Dia adalah Meidina Mayangsari, seorang gadis berwajah cantik nan anggun, memiliki tubuh sempurna harus bergegas untuk sampai ke tempat kuliahnya.

Tapi tak di duga, saat dia menunggu bus, malah terkena cipratan air dari sebuah mobil mewah yang lewat.

"Ah... sialan, dasar tak punya otak, gak lihat ada orang berdiri di sini, padahal ini hari penting di kampus," sumpah serapah itu keluar dari mulut gadis cantik itu.

Tak lama bus yang di tunggu pun datang, Mei pun buru-buru naik ke bus, karena dia tak ingin telat.
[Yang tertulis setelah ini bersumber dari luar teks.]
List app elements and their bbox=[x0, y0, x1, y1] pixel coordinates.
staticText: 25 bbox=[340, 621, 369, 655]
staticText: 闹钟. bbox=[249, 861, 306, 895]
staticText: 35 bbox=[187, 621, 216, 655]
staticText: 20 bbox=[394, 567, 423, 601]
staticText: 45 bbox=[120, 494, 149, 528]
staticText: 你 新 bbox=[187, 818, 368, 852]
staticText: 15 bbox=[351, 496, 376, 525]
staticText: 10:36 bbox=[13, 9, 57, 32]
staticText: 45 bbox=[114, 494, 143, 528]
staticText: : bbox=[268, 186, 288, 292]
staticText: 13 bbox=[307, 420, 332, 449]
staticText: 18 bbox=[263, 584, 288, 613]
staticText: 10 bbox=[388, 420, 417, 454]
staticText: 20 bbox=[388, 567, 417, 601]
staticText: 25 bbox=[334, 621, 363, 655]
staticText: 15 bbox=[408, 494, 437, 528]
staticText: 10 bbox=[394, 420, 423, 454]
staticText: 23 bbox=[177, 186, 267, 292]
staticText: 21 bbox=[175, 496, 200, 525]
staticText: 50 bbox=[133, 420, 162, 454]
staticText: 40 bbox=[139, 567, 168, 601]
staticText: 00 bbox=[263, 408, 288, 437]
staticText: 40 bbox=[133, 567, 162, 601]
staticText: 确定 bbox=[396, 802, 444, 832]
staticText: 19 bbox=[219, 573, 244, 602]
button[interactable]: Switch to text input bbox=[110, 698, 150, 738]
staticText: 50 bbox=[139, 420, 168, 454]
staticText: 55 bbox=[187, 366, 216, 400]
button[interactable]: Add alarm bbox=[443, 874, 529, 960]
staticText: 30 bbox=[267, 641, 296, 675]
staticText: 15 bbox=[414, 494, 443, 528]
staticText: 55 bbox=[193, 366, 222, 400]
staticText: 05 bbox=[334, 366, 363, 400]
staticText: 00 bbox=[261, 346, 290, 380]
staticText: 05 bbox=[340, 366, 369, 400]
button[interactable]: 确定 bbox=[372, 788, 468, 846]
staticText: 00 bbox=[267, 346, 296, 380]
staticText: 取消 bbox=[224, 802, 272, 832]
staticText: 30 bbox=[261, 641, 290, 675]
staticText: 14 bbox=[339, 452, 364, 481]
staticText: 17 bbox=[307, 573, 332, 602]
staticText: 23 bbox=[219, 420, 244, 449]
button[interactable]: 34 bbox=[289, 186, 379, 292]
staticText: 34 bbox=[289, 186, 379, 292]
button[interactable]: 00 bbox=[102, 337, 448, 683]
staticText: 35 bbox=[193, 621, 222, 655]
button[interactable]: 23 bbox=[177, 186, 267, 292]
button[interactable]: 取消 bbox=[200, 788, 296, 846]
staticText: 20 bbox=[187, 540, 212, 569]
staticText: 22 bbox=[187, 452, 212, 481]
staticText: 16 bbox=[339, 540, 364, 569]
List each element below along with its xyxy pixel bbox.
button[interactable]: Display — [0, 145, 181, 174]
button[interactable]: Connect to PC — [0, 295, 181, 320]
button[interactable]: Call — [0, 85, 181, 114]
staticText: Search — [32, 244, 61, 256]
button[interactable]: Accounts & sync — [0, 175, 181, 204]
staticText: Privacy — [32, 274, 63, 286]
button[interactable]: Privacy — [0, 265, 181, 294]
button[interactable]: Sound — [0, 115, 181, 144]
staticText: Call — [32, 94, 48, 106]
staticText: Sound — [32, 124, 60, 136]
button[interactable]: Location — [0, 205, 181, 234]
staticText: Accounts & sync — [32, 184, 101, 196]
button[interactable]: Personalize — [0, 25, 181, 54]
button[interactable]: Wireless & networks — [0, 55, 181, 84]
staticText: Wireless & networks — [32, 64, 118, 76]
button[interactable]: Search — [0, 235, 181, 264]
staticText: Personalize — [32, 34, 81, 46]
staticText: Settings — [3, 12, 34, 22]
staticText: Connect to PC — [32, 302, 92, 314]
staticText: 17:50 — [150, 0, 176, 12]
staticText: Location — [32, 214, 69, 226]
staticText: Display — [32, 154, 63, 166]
Sesampainya di kampus gadis itu berlari dengan buru-buru, pasalnya dia juga harus membersihkan wajahnya.

Tapi karena kecerobohannya tak sengaja dia menabrak seorang pria, dan keduanya malah jatuh bersama.

"Maaf tuan aku buru-buru," kata Mei bergegas bangun dan meninggalkan pria itu.
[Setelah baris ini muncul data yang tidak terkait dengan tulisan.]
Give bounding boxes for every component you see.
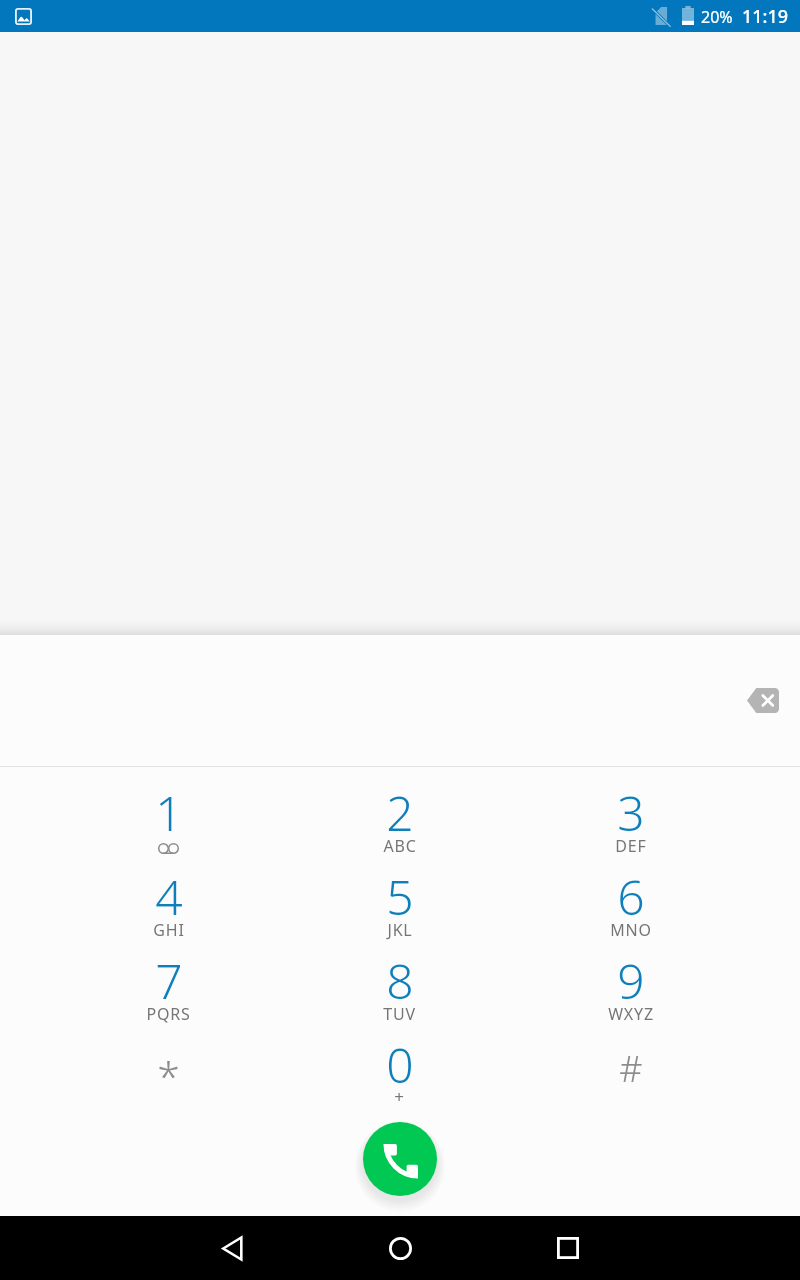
staticText: 9 xyxy=(617,948,645,1013)
staticText: 3 xyxy=(617,780,645,845)
staticText: JKL xyxy=(387,919,413,941)
staticText: GHI xyxy=(153,919,185,941)
button[interactable]: Call xyxy=(363,1122,437,1196)
staticText: 2 xyxy=(386,780,414,845)
staticText: DEF xyxy=(615,835,647,857)
button[interactable]: Recents xyxy=(536,1216,600,1280)
staticText: 4 xyxy=(155,864,183,929)
staticText: TUV xyxy=(383,1003,416,1025)
staticText: 6 xyxy=(617,864,645,929)
button[interactable]: * xyxy=(53,1020,284,1103)
button[interactable]: 1 xyxy=(53,768,284,851)
staticText: MNO xyxy=(610,919,652,941)
staticText: * xyxy=(157,1048,180,1104)
staticText: 8 xyxy=(386,948,414,1013)
staticText: 11:19 xyxy=(742,4,789,29)
button[interactable]: 0 xyxy=(284,1020,515,1103)
staticText: 5 xyxy=(386,864,414,929)
staticText: ABC xyxy=(383,835,417,857)
button[interactable]: 9 xyxy=(515,936,746,1019)
staticText: WXYZ xyxy=(608,1003,654,1025)
button[interactable]: 7 xyxy=(53,936,284,1019)
staticText: 0 xyxy=(386,1032,414,1097)
button[interactable]: # xyxy=(515,1020,746,1103)
button[interactable]: 5 xyxy=(284,852,515,935)
button[interactable]: Phone number xyxy=(0,635,800,766)
staticText: # xyxy=(619,1044,643,1093)
button[interactable]: 2 xyxy=(284,768,515,851)
staticText: 7 xyxy=(155,948,183,1013)
button[interactable]: 4 xyxy=(53,852,284,935)
button[interactable]: 8 xyxy=(284,936,515,1019)
button[interactable]: 3 xyxy=(515,768,746,851)
button[interactable]: Backspace xyxy=(734,676,792,724)
button[interactable]: Back xyxy=(200,1216,264,1280)
staticText: + xyxy=(394,1085,405,1108)
staticText: PQRS xyxy=(146,1003,191,1025)
staticText: 20% xyxy=(701,6,733,28)
button[interactable]: 6 xyxy=(515,852,746,935)
button[interactable]: Home xyxy=(368,1216,432,1280)
staticText: 1 xyxy=(155,780,183,845)
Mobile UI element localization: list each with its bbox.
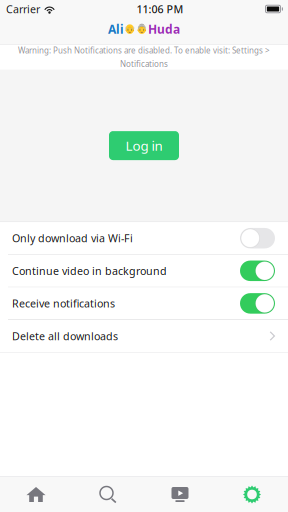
staticText: 11:06 PM xyxy=(136,2,184,16)
staticText: Carrier xyxy=(6,2,40,16)
button[interactable]: Home xyxy=(0,477,72,512)
button[interactable]: Settings xyxy=(216,477,288,512)
button[interactable]: Delete all downloads xyxy=(0,320,288,352)
staticText: Only download via Wi-Fi xyxy=(12,231,133,245)
staticText: Delete all downloads xyxy=(12,329,118,343)
button[interactable]: Search xyxy=(72,477,144,512)
staticText: Ali xyxy=(108,21,124,37)
staticText: 👴👵 xyxy=(124,24,148,34)
button[interactable]: Log in xyxy=(109,131,179,160)
button[interactable]: Videos xyxy=(144,477,216,512)
button[interactable]: Continue video in background xyxy=(0,255,288,287)
staticText: Continue video in background xyxy=(12,264,167,278)
button[interactable]: Only download via Wi-Fi xyxy=(0,222,288,254)
button[interactable]: Receive notifications xyxy=(0,287,288,319)
staticText: Warning: Push Notifications are disabled… xyxy=(18,45,270,56)
staticText: Receive notifications xyxy=(12,296,115,310)
staticText: Notifications xyxy=(120,59,168,69)
staticText: Log in xyxy=(126,137,162,154)
staticText: Huda xyxy=(148,21,180,37)
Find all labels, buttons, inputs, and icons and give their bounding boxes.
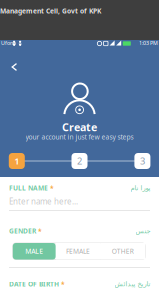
staticText: تاریخ پیدائش (114, 280, 150, 288)
staticText: GENDER (9, 227, 36, 236)
staticText: 3 (140, 155, 145, 167)
staticText: OTHER (112, 247, 134, 256)
staticText: 1:03 PM (139, 40, 158, 47)
staticText: 2 (77, 155, 82, 167)
staticText: Ufone (1, 40, 16, 47)
button[interactable]: FEMALE (56, 243, 100, 260)
button[interactable]: OTHER (100, 243, 145, 260)
staticText: MALE (25, 247, 43, 256)
staticText: * (48, 184, 54, 192)
staticText: Create (62, 120, 97, 134)
staticText: your account in just few easy steps (26, 133, 134, 142)
staticText: DATE OF BIRTH (9, 280, 59, 288)
staticText: FULL NAME (9, 184, 48, 192)
staticText: Management Cell, Govt of KPK (0, 7, 101, 16)
button[interactable]: Back (5, 58, 23, 76)
staticText: Enter name here... (9, 196, 78, 207)
button[interactable]: MALE (13, 243, 56, 260)
staticText: پورا نام (130, 184, 150, 192)
staticText: FEMALE (66, 247, 90, 256)
staticText: 1 (14, 155, 19, 167)
staticText: * (36, 227, 42, 236)
staticText: * (59, 280, 65, 288)
staticText: جنس (135, 227, 150, 235)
"Dasar gadis ceroboh, bukannya membantu malah pergi, kampus apa ini," sarkas pria itu.

Rektor yang mengetahui hal itu pun bergegas membantu pria itu bangun.

"Maaf tuan besar, mahasiswi di sini memang seperti itu," jawab rektor.

"Baru kali ini aku merasa di permalukan seperti ini," kata pria itu menahan amarahnya.

Sedang Mei sudah sampai di toilet, kebetulan temannya Widya juga berada di sana.

"Wid, boleh pinjem make up gak, aku tadi kena musibah nih, gara-gara hujan," kata Mei setelah mencuci wajahnya.

"Ya sudah ih, pakai bajuku juga boleh, lumayan dari pada pakai baju kotor," kata Widya memberikan bajunya.

"Widya bajumu itu kekecilan dengan ku, bisa-bisa aku di tuduh menggoda pemilik perusahaan besar itu," kata Mei kesal sambil memanyunkan bibirnya.

"Salah sendiri, siapa suruh punya ukuran C, kamu itu bikin iri semua gadis tau," kata Widya pada Mei.

"Sudahlah, aku juga bawa kemeja ganti, aku selesai makeup, terima kasih sayang ku," kata Mei mencium pipi Widya.

"Ya! aku masih normal dasar gadis gila," kata Widya kesal.

Mereka pun mulai berbaris bersama para mahasiswa yang lain untuk mengikuti tes untuk masuk ke perusahaan internasional itu.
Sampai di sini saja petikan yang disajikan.